Requirement | In full and unchanged, output the entries that follow.

*** Opening of Task data ***

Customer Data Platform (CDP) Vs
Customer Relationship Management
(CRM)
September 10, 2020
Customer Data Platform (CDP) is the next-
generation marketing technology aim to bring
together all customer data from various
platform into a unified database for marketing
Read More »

*** Close of Task data ***

Your response |
Customer Data Platform (CDP) Vs
Customer Relationship Management
(CRM)
September 10, 2020
Customer Data Platform (CDP) is the next-
generation marketing technology aim to bring
together all customer data from various
platform into a unified database for marketing
Read More »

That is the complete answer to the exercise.